In most cases I will be told to take down my art or stop selling it. I usually do not charge enough to be a financial threat to the copyright holder and unless i’m making a substantial income from it I doubt I will ever end up in court. That said, I steer away from litigious copyright owners’ works.
I am not advocating that you break the law and I am in no way going to be responsible if you get sued. I gave my personal opinion and that is my risk to take and not yours. Do keep in mind that when I receive a request to take down an art work from a copyright owner, I do so right away.
Comply with Requests From Copyright and Trademark Owners
So when (not if but when) you received a notification to take down any copyright or trademarked fan art, do not believe that you are too little to be sued or smarter than the lawyers of a mega corporation. The effort to fight the request is not worth it. Just take it down.

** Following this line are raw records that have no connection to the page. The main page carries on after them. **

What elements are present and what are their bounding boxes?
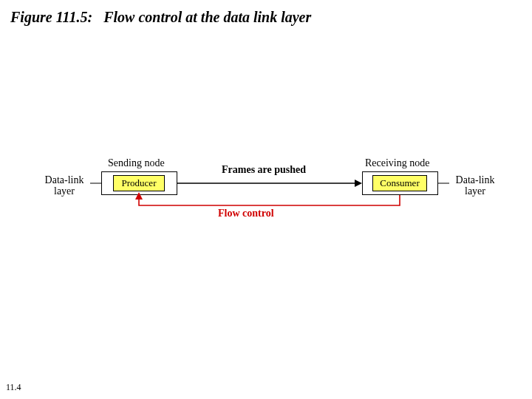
svg-marker-3 (355, 180, 362, 187)
svg-marker-4 (135, 192, 143, 200)
slide-number: 11.4 (6, 382, 21, 393)
flow-control-diagram: Data-link layer Data-link layer Sending … (0, 0, 532, 399)
diagram-svg (0, 0, 532, 399)
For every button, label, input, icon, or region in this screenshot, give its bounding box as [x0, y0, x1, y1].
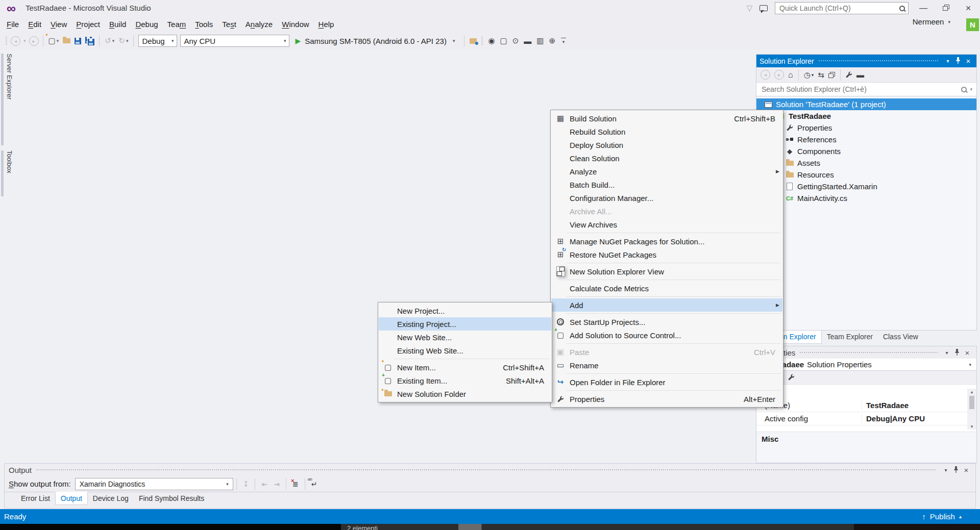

How To Sell Fan Art Legally
There are a few things you can do to sell fan art legally and not fall foul of the law.
- You can apply to the copyright owner for written permission or consent. The chances of this being granted to a small operator is very small.
- List your art for sale on a site such as Redbubble, who already have implemented the processes to collect royalties on your behalf for specific copyright owners.
- Or so what I do – I sell fan art in such small numbers that I stay below the radar. 20 years in, nobody has come for money.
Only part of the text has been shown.